Good to hear that there is division in the ranks. With Clarke firmly slapped down by Osborne on Sunday, Finklestein has opened a new anti-Osborne advance on Tory spending and tax plans.
Finklestein's argument that public attitudes have changed from September 2007 when there might have been more support for IHT, certainly chimes with Fabian research carried out in the last few months showing resentment against those who take with one hand and forget to give back has powered upwards during the economic downturn.
Finklestein agrees that the Tories have to worry during this period about being seen as the party of the rich, and for the rich.
He says: The detachment from reality on the Right is extraordinary.
His argument and one which Alastair Campbell was making to some extent at our Change We Need debate on Monday is that the Tories are still vulnerable and could/should be doing better in the polls.
Finklestein, who ran William Hague's office, reckons the real problem with Hague's 14 pints story, was not that the public didn't accept Hague could drink that amount, but that they didn't think he would drink beer at all.

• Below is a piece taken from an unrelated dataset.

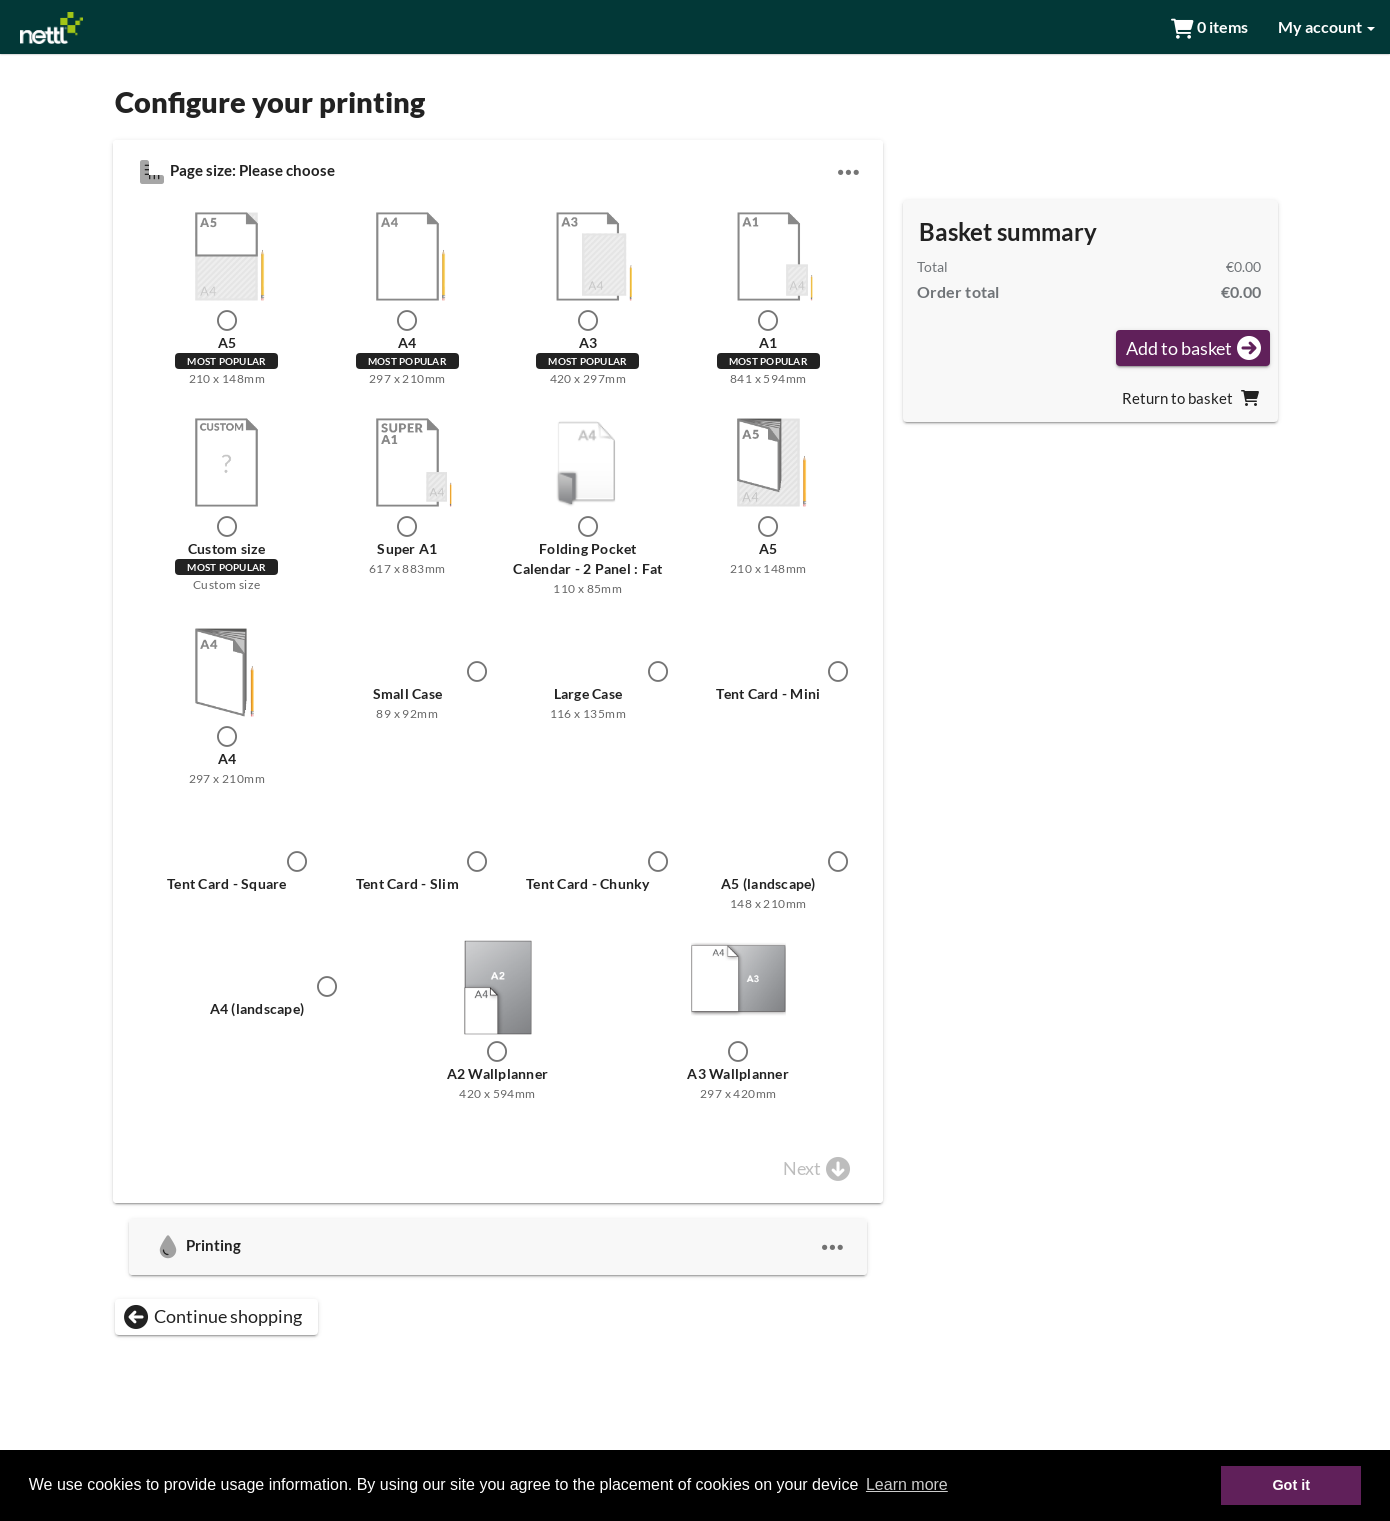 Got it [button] (1291, 1485)
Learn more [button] (907, 1484)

This personification of the Tories as champagne swilling, posh boys has not gone away, suggests Finklestein, manfully.
The outrage over Sir Fred Goodwin could be restirred by the idea that he and others like him would benefit for the Tories' IHT changes.

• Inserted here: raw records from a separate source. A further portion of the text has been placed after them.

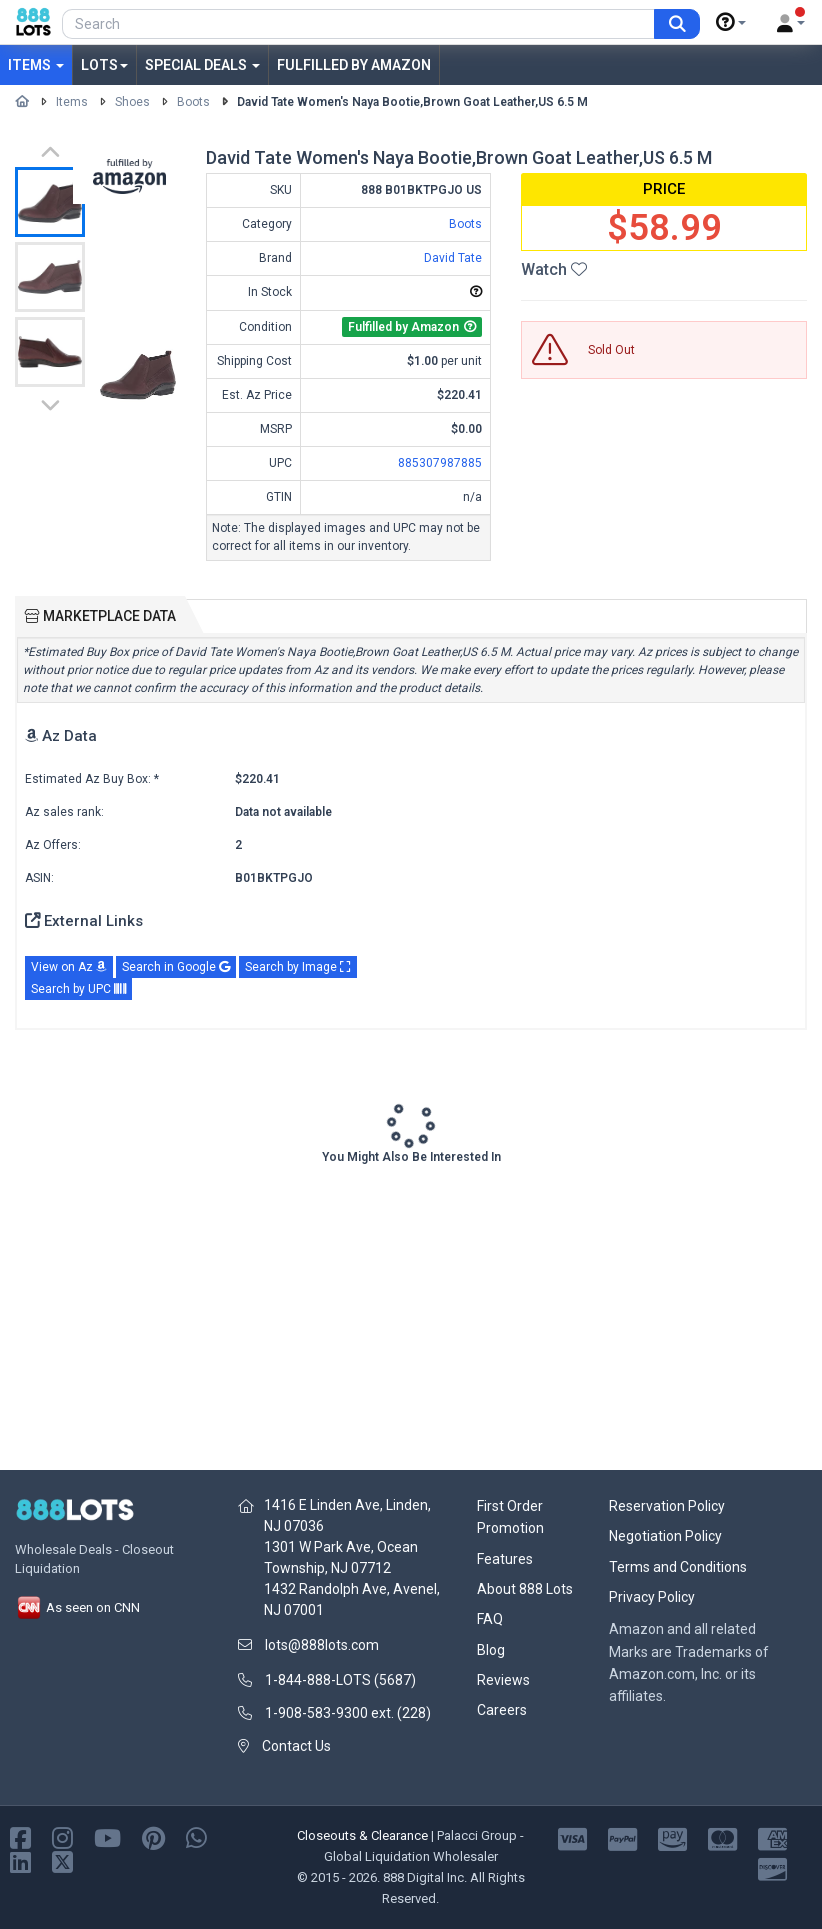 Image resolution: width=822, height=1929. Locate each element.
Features (505, 1559)
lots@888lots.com (322, 1645)
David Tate (453, 258)
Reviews (503, 1680)
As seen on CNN (77, 1607)
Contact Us (296, 1746)
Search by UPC (78, 989)
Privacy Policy (652, 1597)
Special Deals (202, 65)
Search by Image (298, 967)
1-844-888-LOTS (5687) (340, 1680)
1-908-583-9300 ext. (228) (348, 1713)
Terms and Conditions (678, 1567)
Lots (104, 65)
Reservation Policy (667, 1506)
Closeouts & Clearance (362, 1835)
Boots (193, 102)
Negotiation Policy (665, 1536)
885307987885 (440, 463)
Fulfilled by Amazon (354, 65)
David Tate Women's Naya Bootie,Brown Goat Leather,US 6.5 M (412, 102)
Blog (491, 1650)
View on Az (69, 967)
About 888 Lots (525, 1589)
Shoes (132, 102)
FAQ (490, 1619)
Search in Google (176, 967)
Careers (502, 1710)
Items (36, 65) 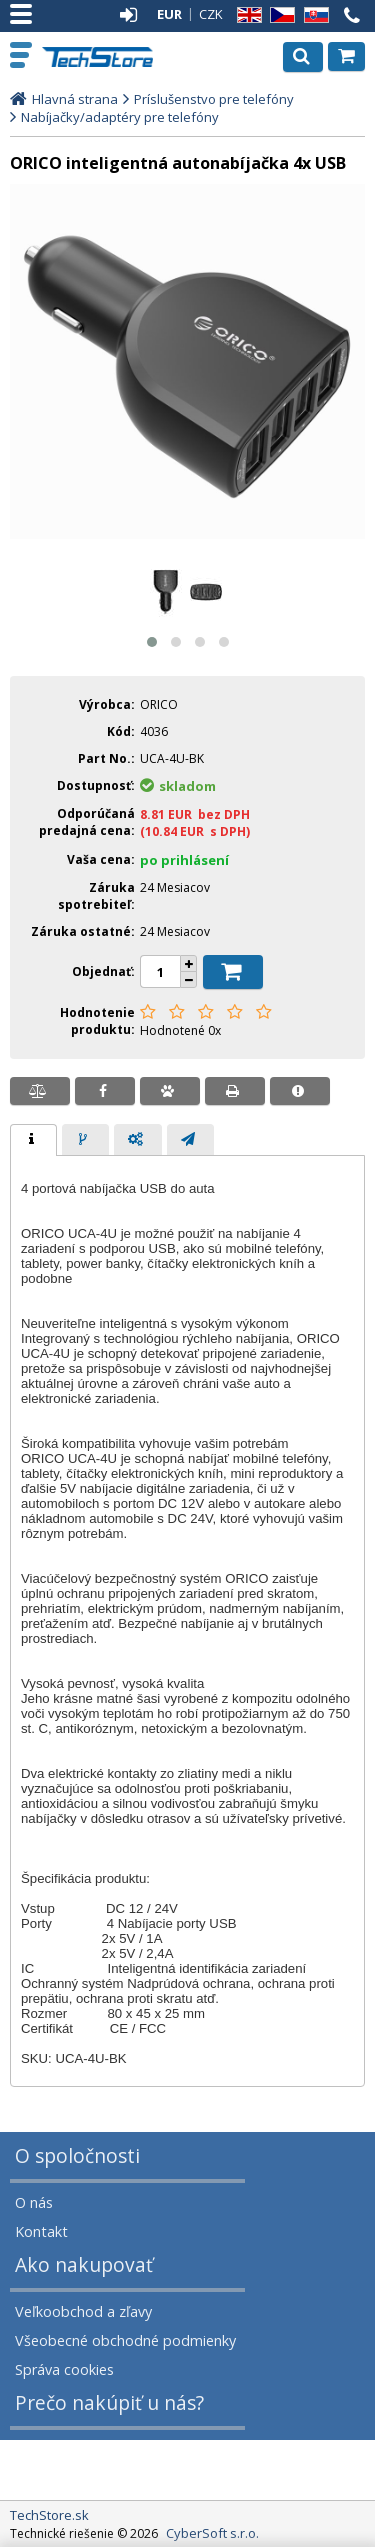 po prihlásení (184, 860)
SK (313, 15)
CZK (211, 14)
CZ (279, 15)
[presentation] (33, 1140)
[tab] (33, 1140)
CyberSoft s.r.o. (212, 2533)
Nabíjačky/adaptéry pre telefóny (120, 117)
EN (246, 15)
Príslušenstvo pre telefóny (214, 99)
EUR (169, 14)
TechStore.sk (99, 57)
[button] (152, 642) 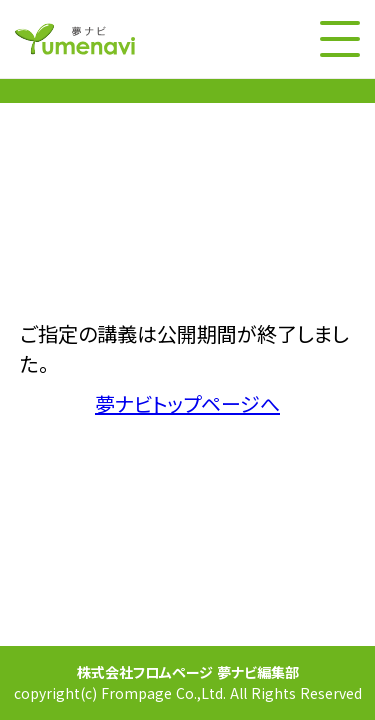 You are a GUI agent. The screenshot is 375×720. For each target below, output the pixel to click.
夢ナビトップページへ (187, 404)
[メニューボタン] (340, 39)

If Tory central office is not listening to Finklestein, Number 10 should. The public quite obviously is more open to arguments that show taxation policies to be unfairly balanced in favour of the rich, and this is the time to make stronger, more public arguments about why inheritance tax is unfair.

1 comment:

Stuart White said...

Rachel: it does seem like a split in the Conservative ranks is opening up on this policy; nice to see Danny Finkelstein taking up what Ken Clarke started. Now is a great time for the left - and hopefully some Labour MPs and/or ministers - to make the case for IHT as an equitable tax. My Ph.D supervisor, Amy Gutmann, once coined the phrase, in the uS context, of 'balancing the burden in balancing the budget'. Labour should take up this slogan and show how Tory plans to cut IHT shift the burden of maintaining the public finances onto the shoulders of low-/middle-income households in order to give the affluent a tax break.